[[ Exercise data, beginning ]]

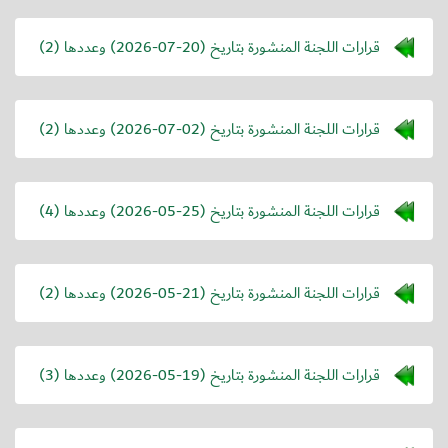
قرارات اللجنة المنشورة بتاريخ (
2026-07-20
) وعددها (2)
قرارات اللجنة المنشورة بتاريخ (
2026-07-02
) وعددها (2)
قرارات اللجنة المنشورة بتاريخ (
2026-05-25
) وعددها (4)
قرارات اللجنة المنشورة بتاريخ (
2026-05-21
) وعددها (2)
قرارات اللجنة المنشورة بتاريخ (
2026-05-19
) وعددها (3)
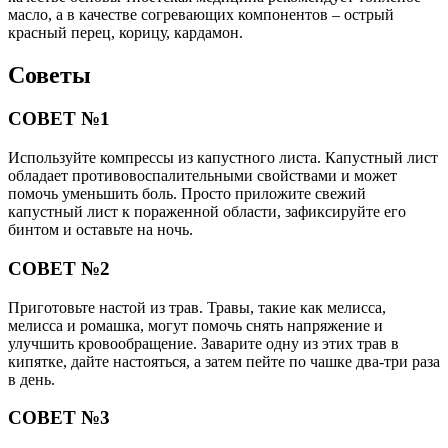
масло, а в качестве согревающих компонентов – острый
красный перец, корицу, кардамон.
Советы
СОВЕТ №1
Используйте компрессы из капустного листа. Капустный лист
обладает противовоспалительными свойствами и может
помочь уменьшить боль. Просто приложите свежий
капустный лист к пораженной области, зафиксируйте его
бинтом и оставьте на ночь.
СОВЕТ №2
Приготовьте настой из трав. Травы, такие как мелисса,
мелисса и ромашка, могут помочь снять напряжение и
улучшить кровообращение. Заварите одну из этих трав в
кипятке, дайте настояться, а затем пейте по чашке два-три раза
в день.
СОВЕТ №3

[[ Exercise data, end ]]
[[ Exercise data, beginning ]]

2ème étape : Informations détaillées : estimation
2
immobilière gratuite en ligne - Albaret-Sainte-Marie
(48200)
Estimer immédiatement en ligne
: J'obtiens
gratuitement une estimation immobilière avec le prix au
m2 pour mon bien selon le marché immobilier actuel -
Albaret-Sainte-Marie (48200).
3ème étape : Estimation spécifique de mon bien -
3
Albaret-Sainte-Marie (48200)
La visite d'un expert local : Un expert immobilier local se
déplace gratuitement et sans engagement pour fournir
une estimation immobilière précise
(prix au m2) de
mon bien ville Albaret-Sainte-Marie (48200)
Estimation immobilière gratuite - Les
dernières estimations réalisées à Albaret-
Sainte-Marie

[[ Exercise data, end ]]
[[ Exercise data, beginning ]]

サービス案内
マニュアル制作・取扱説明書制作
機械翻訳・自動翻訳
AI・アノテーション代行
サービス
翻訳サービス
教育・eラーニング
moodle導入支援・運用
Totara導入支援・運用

[[ Exercise data, end ]]

Task statement
From the records above, transcribe without alteration every line from the one with "3ème étape : Estimation" to the one with "mon bien ville Albaret-Sainte-Marie (48200)", inclusive.

Completed task
3ème étape : Estimation spécifique de mon bien -
3
Albaret-Sainte-Marie (48200)
La visite d'un expert local : Un expert immobilier local se
déplace gratuitement et sans engagement pour fournir
une estimation immobilière précise
(prix au m2) de
mon bien ville Albaret-Sainte-Marie (48200)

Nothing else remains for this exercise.